Data Flow¶

This chapter traces data through the system from user input to final results, helping you understand where transformations happen and how to debug issues.

Overview¶

┌─────────────────────────────────────────────────────────────────┐
│ User Input                                                       │
│   • DataFrame + formula string                                   │
└─────────────────────────────────────────────────────────────────┘
                              │
                              ▼
┌─────────────────────────────────────────────────────────────────┐
│ Python API Layer                                                 │
│   • Validate inputs                                              │
│   • Parse formula (if used)                                      │
│   • Build design matrix                                          │
│   • Convert to NumPy arrays                                      │
└─────────────────────────────────────────────────────────────────┘
                              │
                              ▼
┌─────────────────────────────────────────────────────────────────┐
│ PyO3 Binding Layer                                               │
│   • Convert NumPy → ndarray                                      │
│   • Create Rust Family/Link objects                              │
│   • Call core library                                            │
└─────────────────────────────────────────────────────────────────┘
                              │
                              ▼
┌─────────────────────────────────────────────────────────────────┐
│ Rust Core (rustystats-core)                                      │
│   • Run IRLS/Coordinate Descent                                  │
│   • Return IRLSResult                                            │
└─────────────────────────────────────────────────────────────────┘
                              │
                              ▼
┌─────────────────────────────────────────────────────────────────┐
│ PyO3 Binding Layer                                               │
│   • Wrap IRLSResult as PyGLMResults                             │
│   • Convert ndarray → NumPy (when accessed)                     │
└─────────────────────────────────────────────────────────────────┘
                              │
                              ▼
┌─────────────────────────────────────────────────────────────────┐
│ User Output                                                      │
│   • GLMResults object with all methods                          │
└─────────────────────────────────────────────────────────────────┘

Formula API Data Flow¶

User Code¶

import rustystats as rs
import polars as pl

data = pl.read_parquet("insurance.parquet")

result = rs.glm(
    formula="ClaimNb ~ Age + C(Region) + bs(VehPower, df=4)",
    data=data,
    family="poisson",
    offset="Exposure"
).fit()

Step 1: Formula Parsing (`python/rustystats/formula.py`)¶

class FormulaGLM:
    def __init__(self, formula, data, family, offset=None, ...):
        self.formula = formula
        self.data = data

        # Parse formula
        self.parsed = parse_formula(formula)
        # parsed = {
        #     'response': 'ClaimNb',
        #     'terms': ['Age', 'C(Region)', 'bs(VehPower, df=4)'],
        #     'interactions': []
        # }

    def fit(self):
        # 1. Extract response
        y = self.data[self.parsed['response']].to_numpy()

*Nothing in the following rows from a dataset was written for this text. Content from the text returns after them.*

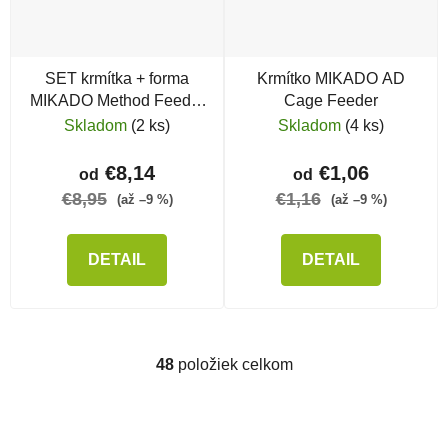
SET krmítka + forma
Krmítko MIKADO AD
MIKADO Method Feeder
Cage Feeder
Aperio L
Skladom
(2 ks)
Skladom
(4 ks)
€8,14
€1,06
od
od
€8,95
€1,16
(až –9 %)
(až –9 %)
DETAIL
DETAIL
48
položiek celkom
Ovládacie prvky výpisu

        # 2. Build design matrix
        X = self._build_design_matrix()

        # 3. Handle offset
        offset = None
        if self.offset_col:
            offset = np.log(self.data[self.offset_col].to_numpy())

        # 4. Call array API
        result = fit_glm(y, X, family=self.family, offset=offset, ...)

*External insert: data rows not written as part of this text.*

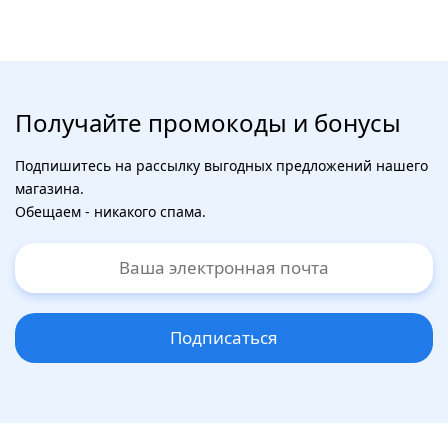
Получайте промокоды и бонусы
Подпишитесь на рассылку выгодных предложений нашего
магазина.
Обещаем - никакого спама.
Подписаться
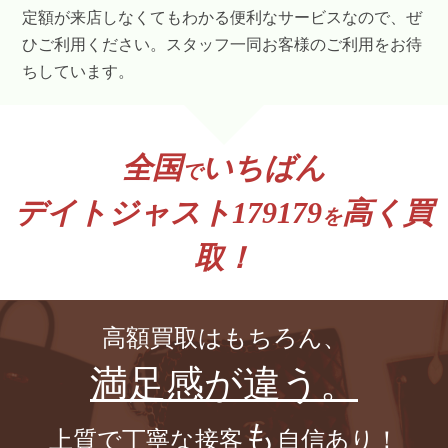
定額が来店しなくてもわかる便利なサービスなので、ぜ
ひご利用ください。スタッフ一同お客様のご利用をお待
ちしています。
全国
いちばん
で
デイトジャスト179179
高く買
を
取！
高額買取はもちろん、
満足感が違う。
も
上質で丁寧な接客
自信あり！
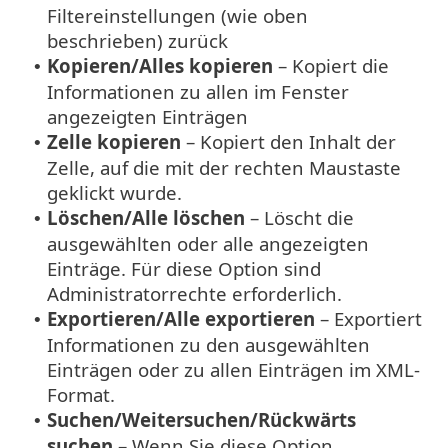
Filtereinstellungen (wie oben
beschrieben) zurück
Kopieren/Alles kopieren
– Kopiert die
•
Informationen zu allen im Fenster
angezeigten Einträgen
Zelle kopieren
– Kopiert den Inhalt der
•
Zelle, auf die mit der rechten Maustaste
geklickt wurde.
Löschen/Alle löschen
– Löscht die
•
ausgewählten oder alle angezeigten
Einträge. Für diese Option sind
Administratorrechte erforderlich.
Exportieren/Alle exportieren
– Exportiert
•
Informationen zu den ausgewählten
Einträgen oder zu allen Einträgen im XML-
Format.
Suchen/Weitersuchen/Rückwärts
•
suchen
– Wenn Sie diese Option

        # 5. Attach metadata
        result._feature_names = self._feature_names
        return result

Step 2: Design Matrix Construction¶

def _build_design_matrix(self):
    columns = [np.ones(len(self.data))]  # Intercept
    names = ['Intercept']

    for term in self.parsed['terms']:
        if term.startswith('C('):
            # Categorical encoding
            col_name = extract_column_name(term)
            encoded, term_names = encode_categorical(
                self.data[col_name].to_numpy()
            )
            columns.append(encoded)
            names.extend(term_names)

        elif term.startswith('bs(') or term.startswith('ns('):
            # Spline basis
            col_name, df = parse_spline_term(term)
            x = self.data[col_name].to_numpy()
            basis = bs(x, df=df) if term.startswith('bs') else ns(x, df=df)
            columns.append(basis)
            names.extend([f"{term}_{i}" for i in range(basis.shape[1])])

        else:
            # Continuous variable
            columns.append(self.data[term].to_numpy().reshape(-1, 1))
            names.append(term)

    self._feature_names = names
    return np.column_stack(columns)

Step 3: Rust Core Fitting¶

After design matrix construction, the formula API calls the Rust core library via PyO3 bindings to run the IRLS solver.

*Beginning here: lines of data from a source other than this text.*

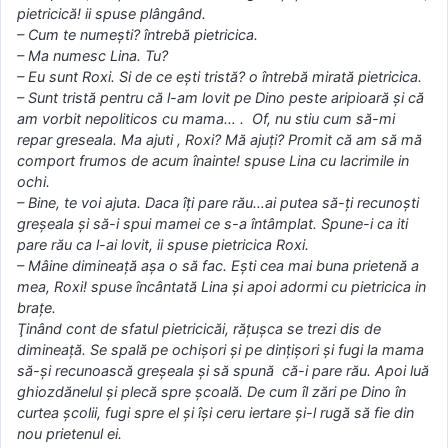
pietricică! ii spuse plângând.
– Cum te numeşti? întrebă pietricica.
– Ma numesc Lina. Tu?
– Eu sunt Roxi. Si de ce eşti tristă? o întrebă mirată pietricica.
– Sunt tristă pentru că l-am lovit pe Dino peste aripioară şi că
am vorbit nepoliticos cu mama… . Of, nu stiu cum să-mi
repar greseala. Ma ajuti , Roxi? Mă ajuţi? Promit că am să mă
comport frumos de acum înainte! spuse Lina cu lacrimile in
ochi.
– Bine, te voi ajuta. Daca îţi pare rău…ai putea să-ţi recunoști
greşeala şi să-i spui mamei ce s-a întâmplat. Spune-i ca iti
pare rău ca l-ai lovit, ii spuse pietricica Roxi.
– Mâine dimineaţă aşa o să fac. Eşti cea mai buna prietenă a
mea, Roxi! spuse încântată Lina şi apoi adormi cu pietricica in
braţe.
Ţinând cont de sfatul pietricicăi, răţuşca se trezi dis de
dimineaţă. Se spală pe ochişori şi pe dinţişori şi fugi la mama
să-şi recunoască greşeala şi să spună că-i pare rău. Apoi luă
ghiozdănelul şi plecă spre şcoală. De cum îl zări pe Dino în
curtea şcolii, fugi spre el şi îşi ceru iertare şi-l rugă să fie din
nou prietenul ei.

Negative Binomial Special Case¶

Negative Binomial models follow a different flow that stays in Python longer for numerical stability:

┌─────────────────────────────────────────────────────────────────┐
│ Python: _fit_negbinomial_profile()                              │
│   1. Fit initial Poisson GLM (Rust)                            │
│   2. Estimate θ from residuals (Python)                        │
│   3. Loop: Fit NegBin with current θ (Rust)                    │
│      - Check for NaN → increase ridge penalty if needed        │
│      - Update θ from fitted values (Python)                    │
│      - Check convergence                                        │
│   4. Final fit with converged θ (Rust)                         │
└─────────────────────────────────────────────────────────────────┘

Key differences from standard GLM flow:

Multiple Rust calls: Each θ iteration calls fit_glm_py
Python-side θ estimation: Uses moment-based formula, not Rust
Automatic ridge: Minimum α = 1e-6 applied for numerical stability
Adaptive regularization: If NaN detected, α increases (up to 1.0)

Data Type Conversions¶

Python → Rust¶

Python Type	Rust Type	Notes
`np.ndarray` (1D, float64)	`Array1<f64>`	Via `PyReadonlyArray1`
`np.ndarray` (2D, float64)	`Array2<f64>`	Via `PyReadonlyArray2`
`str`	`&str`	Borrowed reference
`float`	`f64`	Direct conversion
`int`	`i64` or `usize`	Direct conversion
`None`	`None` (Option)	For optional params

Rust → Python¶

Rust Type	Python Type	Notes
`Array1<f64>`	`np.ndarray` (1D)	Via `into_pyarray_bound`
`Array2<f64>`	`np.ndarray` (2D)	Via `into_pyarray_bound`
`String` or `&str`	`str`	Automatic
`f64`	`float`	Automatic
`usize`	`int`	Automatic
`bool`	`bool`	Automatic

Memory Considerations¶

Copies vs Views¶

View (no copy):

let y_view = y.as_array();  // Borrows NumPy memory

Copy (owns data):

let y_owned = y.as_array().to_owned();  // Copies to Rust memory

When Copies Happen¶

Python → Rust: Always copied before IRLS (Rust needs ownership for parallel processing)
Inside Rust: Minimal copies; use views and in-place operations
Rust → Python: Copied when returning arrays (NumPy takes ownership)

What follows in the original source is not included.